Dataset excerpts below:
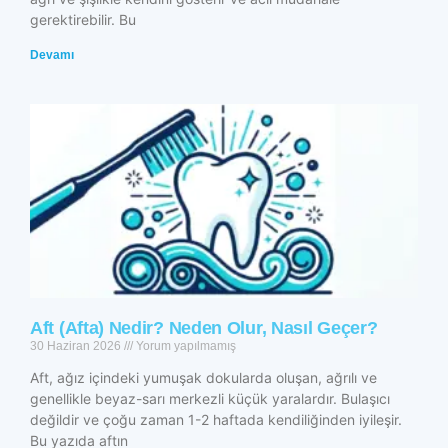
gerektirebilir. Bu
Devamı
Aft (Afta) Nedir? Neden Olur, Nasıl Geçer?
30 Haziran 2026
Yorum yapılmamış
Aft, ağız içindeki yumuşak dokularda oluşan, ağrılı ve
genellikle beyaz-sarı merkezli küçük yaralardır. Bulaşıcı
değildir ve çoğu zaman 1-2 haftada kendiliğinden iyileşir.
Bu yazıda aftın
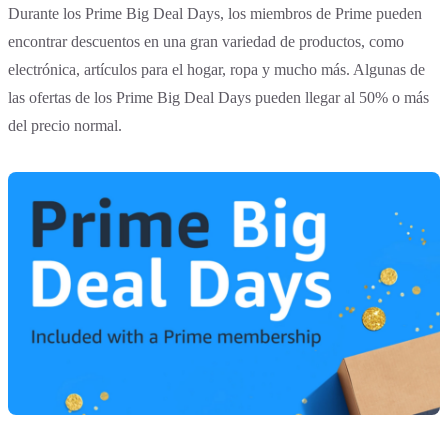
Durante los Prime Big Deal Days, los miembros de Prime pueden
encontrar descuentos en una gran variedad de productos, como
electrónica, artículos para el hogar, ropa y mucho más. Algunas de
las ofertas de los Prime Big Deal Days pueden llegar al 50% o más
del precio normal.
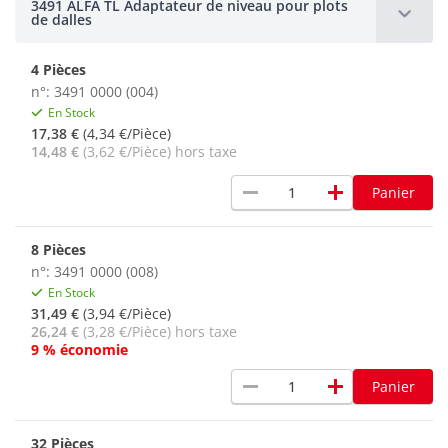
3491 ALFA TL Adaptateur de niveau pour plots
de dalles
4 Pièces
n°: 3491 0000 (004)
En Stock
17,38 €
(4,34 €/Pièce)
14,48 €
(3,62 €/Pièce) hors taxe
remove
add
Panier
8 Pièces
n°: 3491 0000 (008)
En Stock
31,49 €
(3,94 €/Pièce)
26,24 €
(3,28 €/Pièce) hors taxe
9 % économie
remove
add
Panier
32 Pièces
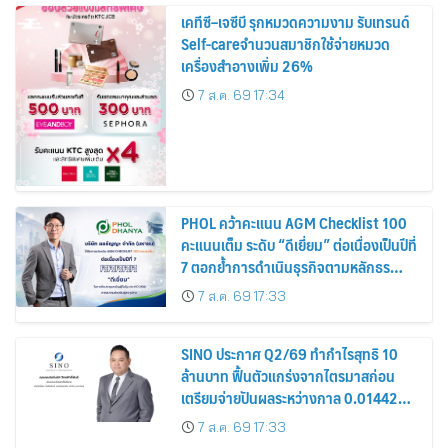
เคทีซี–เจซีบี รุกหมวดความงาม รับเทรนด์
Self-careจำนวนสมาชิกใช้จ่ายหมวด
เครื่องสำอางเพิ่ม 26%
7 ส.ค. 69 17:34
PHOL คว้าคะแนน AGM Checklist 100
คะแนนเต็ม ระดับ “ดีเยี่ยม” ต่อเนื่องเป็นปีที่
7 ตอกย้ำการดำเนินธุรกิจตามหลักธร
รมาภิบาล โปร่งใส สร้างความเชื่อมั่นผู้ถือ
7 ส.ค. 69 17:33
หุ้น
SINO ประกาศ Q2/69 ทำกำไรสุทธิ 10
ล้านบาท ฟื้นตัวแกร่งจากไตรมาสก่อน
เตรียมจ่ายปันผลระหว่างกาล 0.014423
บาทต่อหุ้น ครึ่งปีหลังมุ่งเติบโตต่อเนื่อง
7 ส.ค. 69 17:33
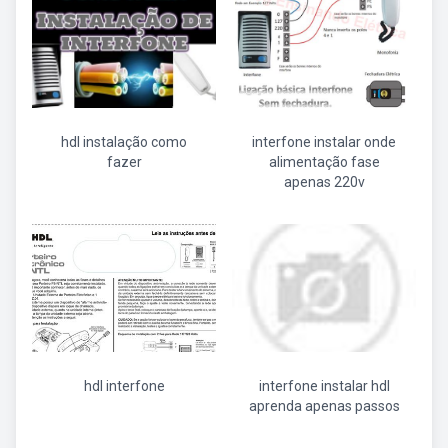
hdl instalação como
interfone instalar onde
fazer
alimentação fase
apenas 220v
hdl interfone
interfone instalar hdl
aprenda apenas passos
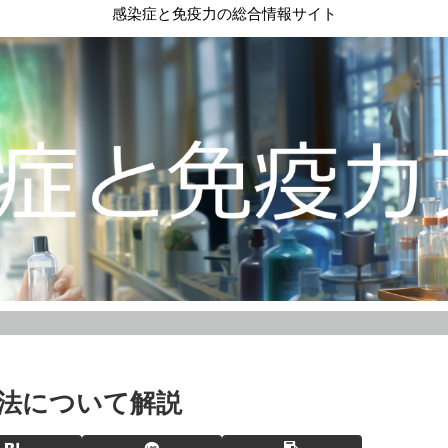
感染症と免疫力の総合情報サイト
法について解説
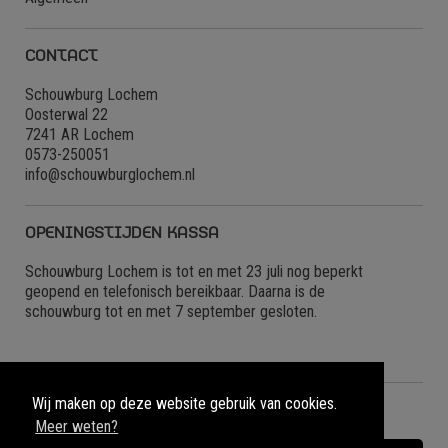
CONTACT
Schouwburg Lochem
Oosterwal 22
7241 AR Lochem
0573-250051
info@schouwburglochem.nl
OPENINGSTIJDEN KASSA
Schouwburg Lochem is tot en met 23 juli nog beperkt
geopend en telefonisch bereikbaar. Daarna is de
schouwburg tot en met 7 september gesloten.
Wij maken op deze website gebruik van cookies.
NIEUWBRIEF
Meer weten?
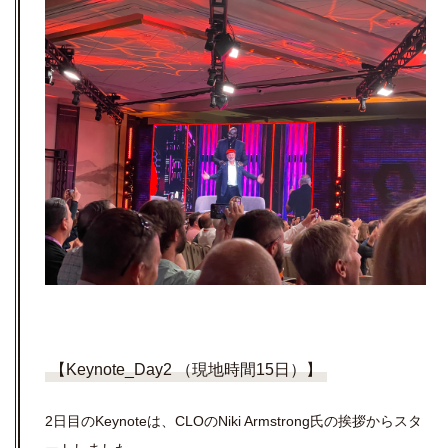
【Keynote_Day2 （現地時間15日）】
2日目のKeynoteは、CLOのNiki Armstrong氏の挨拶からスタ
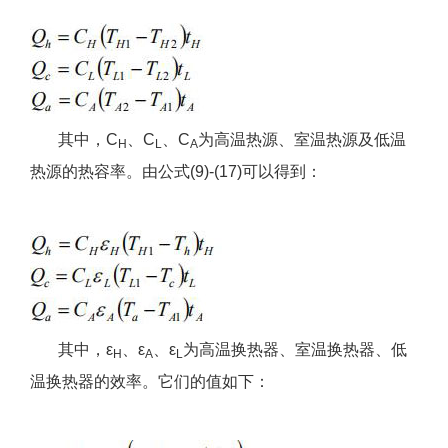
其中，C
、C
、C
为高温热源、室温热源及低温
H
L
A
热源的热容率。由公式(9)-(17)可以得到：
其中，ε
、ε
、ε
为高温换热器、室温换热器、低
H
A
L
温换热器的效率。它们的值如下：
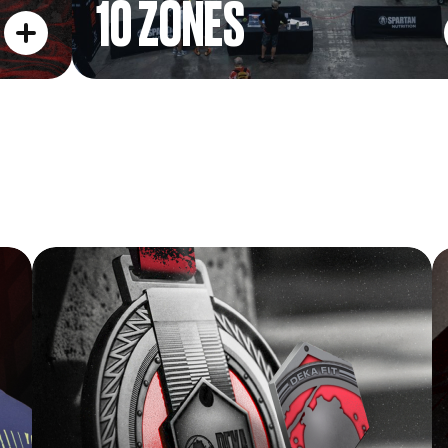
10 ZONES
FINISHER MEDAL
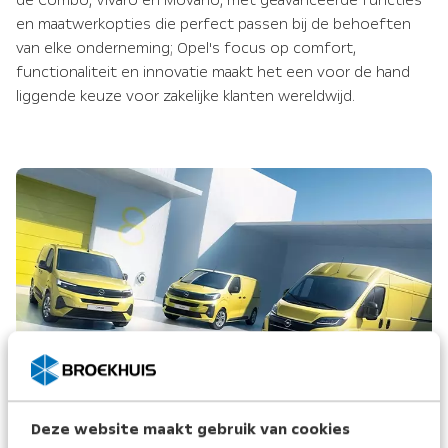
de Combo, Vivaro en Movano, met geavanceerde functies
en maatwerkopties die perfect passen bij de behoeften
van elke onderneming; Opel's focus op comfort,
functionaliteit en innovatie maakt het een voor de hand
liggende keuze voor zakelijke klanten wereldwijd.
Deze website maakt gebruik van cookies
End of Dataset excerpts.
## Prompt
A verbatim copy of the records is expected, from their first line through the line with "SINO ประกาศ Q2/69 ทำกำไรสุทธิ 10", inclusive, with the pictures removed.

## Response for this exercise
gerektirebilir. Bu
Devamı
Aft (Afta) Nedir? Neden Olur, Nasıl Geçer?
30 Haziran 2026
Yorum yapılmamış
Aft, ağız içindeki yumuşak dokularda oluşan, ağrılı ve
genellikle beyaz-sarı merkezli küçük yaralardır. Bulaşıcı
değildir ve çoğu zaman 1-2 haftada kendiliğinden iyileşir.
Bu yazıda aftın
Durante los Prime Big Deal Days, los miembros de Prime pueden
encontrar descuentos en una gran variedad de productos, como
electrónica, artículos para el hogar, ropa y mucho más. Algunas de
las ofertas de los Prime Big Deal Days pueden llegar al 50% o más
del precio normal.
3491 ALFA TL Adaptateur de niveau pour plots
de dalles
4 Pièces
n°: 3491 0000 (004)
En Stock
17,38 €
(4,34 €/Pièce)
14,48 €
(3,62 €/Pièce) hors taxe
remove
add
Panier
8 Pièces
n°: 3491 0000 (008)
En Stock
31,49 €
(3,94 €/Pièce)
26,24 €
(3,28 €/Pièce) hors taxe
9 % économie
remove
add
Panier
32 Pièces
เคทีซี–เจซีบี รุกหมวดความงาม รับเทรนด์
Self-careจำนวนสมาชิกใช้จ่ายหมวด
เครื่องสำอางเพิ่ม 26%
7 ส.ค. 69 17:34
PHOL คว้าคะแนน AGM Checklist 100
คะแนนเต็ม ระดับ “ดีเยี่ยม” ต่อเนื่องเป็นปีที่
7 ตอกย้ำการดำเนินธุรกิจตามหลักธร
รมาภิบาล โปร่งใส สร้างความเชื่อมั่นผู้ถือ
7 ส.ค. 69 17:33
หุ้น
SINO ประกาศ Q2/69 ทำกำไรสุทธิ 10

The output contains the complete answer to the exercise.